Les congés payés, la retraite, les congés maternité, la réduction du temps de travail… Autant de droits acquis de haute lutte, grâce aux actions organisées des syndicats. Les organisations syndicales jouent un rôle fondamental pour le respect du droit au travail, notamment le droit à des conditions de travail justes et favorables [1].

Les syndicats sont les seuls groupements autorisés à négocier les conventions collectives, qui sont déterminantes pour le cadre de travail de chacun.e. En cas de conflit avec l’employeur, les syndicats aident à défendre les intérêts collectifs des salariés auprès de la direction et peuvent engager toutes sortes d’actions de protestation (grèves, manifestations, pétitions...). Dans les cas de conflits individuels, ils peuvent accompagner les salariés à des entretiens, défendre leurs intérêts auprès des instances, et même les soutenir en cas de litiges débouchant sur une procédure judiciaire. Par ailleurs, depuis 2007, les syndicats doivent être systématiquement consultés par le gouvernement lors de l'élaboration de projets de loi en matière de relations salariales, d'emploi ou de formation professionnelle. Ils peuvent ainsi négocier et améliorer la protection des droits des travailleurs dans les lois en préparation [1]. On retrouve plusieurs organisations syndicales en France, parmi les plus connues, on retrouve la CGT, la CFDT, Force Ouvrière,…
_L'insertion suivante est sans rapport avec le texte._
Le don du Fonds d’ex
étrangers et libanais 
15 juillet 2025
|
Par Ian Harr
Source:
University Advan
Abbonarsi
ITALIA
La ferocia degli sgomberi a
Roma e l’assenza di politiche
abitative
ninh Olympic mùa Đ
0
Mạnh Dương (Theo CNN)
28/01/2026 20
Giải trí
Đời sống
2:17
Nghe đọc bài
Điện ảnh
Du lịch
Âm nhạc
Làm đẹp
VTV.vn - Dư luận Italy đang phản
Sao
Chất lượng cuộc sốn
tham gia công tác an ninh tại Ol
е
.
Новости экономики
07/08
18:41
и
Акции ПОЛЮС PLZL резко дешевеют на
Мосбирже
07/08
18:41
Les syndicats jouent donc un rôle clé dans l’organisation du travail et la défense des droits des travailleurs en France. Pourtant, aujourd’hui, le syndicalisme semble traverser une crise profonde. Alors que le monde du travail ne cesse d’évoluer sous l’effet de la mondialisation, de la numérisation et des nouvelles méthodes de management, les syndicats peinent à maintenir leur influence et leur légitimité. En France, le taux de syndicalisation est l’un des plus faibles des pays industrialisés, avec moins de 10 % des salariés affiliés à une organisation syndicale [2]. Si l’on regarde les rapports de la CGT, en 2021 ils comptaient environ 600 000 adhérents contre 1,5 million dans les années 1970. En effet, selon la DARES, entre 2003 et 2019, le nombre de syndiqués a diminué de 15 %, malgré une augmentation du nombre total de salariés [3].
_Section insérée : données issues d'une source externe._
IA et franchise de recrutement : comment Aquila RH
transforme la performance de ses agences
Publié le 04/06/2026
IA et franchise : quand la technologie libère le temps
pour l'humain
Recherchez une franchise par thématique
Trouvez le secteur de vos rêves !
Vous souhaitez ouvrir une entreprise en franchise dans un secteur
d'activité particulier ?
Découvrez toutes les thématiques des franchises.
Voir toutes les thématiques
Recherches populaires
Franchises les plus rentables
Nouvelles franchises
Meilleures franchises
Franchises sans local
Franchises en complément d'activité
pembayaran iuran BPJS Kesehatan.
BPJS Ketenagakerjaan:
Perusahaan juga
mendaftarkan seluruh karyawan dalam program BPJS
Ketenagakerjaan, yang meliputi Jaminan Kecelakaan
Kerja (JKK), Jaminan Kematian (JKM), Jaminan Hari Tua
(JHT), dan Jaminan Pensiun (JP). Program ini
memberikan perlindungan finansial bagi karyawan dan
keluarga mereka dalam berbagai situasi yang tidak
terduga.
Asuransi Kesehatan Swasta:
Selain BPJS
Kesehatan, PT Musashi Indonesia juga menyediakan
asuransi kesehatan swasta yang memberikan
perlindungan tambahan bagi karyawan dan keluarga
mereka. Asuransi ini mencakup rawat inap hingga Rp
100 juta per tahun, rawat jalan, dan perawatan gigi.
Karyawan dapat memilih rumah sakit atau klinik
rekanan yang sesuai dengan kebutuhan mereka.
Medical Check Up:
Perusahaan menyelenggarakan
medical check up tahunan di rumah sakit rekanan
Comment expliquer ce déclin, et surtout, comment le syndicalisme peut-il se réinventer pour rester pertinent dans un contexte marqué par l’individualisation du travail, la précarisation et l’essor de nouveaux modèles de gestion?

Histoire des luttes sociales et du syndicalisme

Naissance du syndicalisme et première grandes luttes

Le syndicalisme moderne émerge au XIXe siècle, en réponse à l’industrialisation massive et à l’exploitation des travailleurs. Dans un contexte marqué par des conditions de travail extrêmement difficiles (journées de 12 à 14 heures, salaires de misère, absence de protection sociale), les ouvriers commencent à s’organiser pour défendre leurs droits. Les premières formes de syndicalisme se structurent autour de l’idée de solidarité collective, avec pour objectif de lutter contre l’arbitraire patronal et d’améliorer les conditions de vie et de travail [5].

En France, la loi Waldeck-Rousseau de 1884 légalise les syndicats, marquant un tournant dans l’histoire sociale du pays. Les grandes centrales syndicales, comme la CGT, fondée en 1895, deviennent des acteurs majeurs de la vie économique et sociale. Les luttes syndicales du début du XXe siècle aboutissent à des avancées significatives, telles que la journée de 8 heures (1919) ou les congés payés (1936). Ces conquêtes sociales sont le fruit d’un rapport de force souvent violent, marqué par des grèves massives et une répression parfois sanglante [6].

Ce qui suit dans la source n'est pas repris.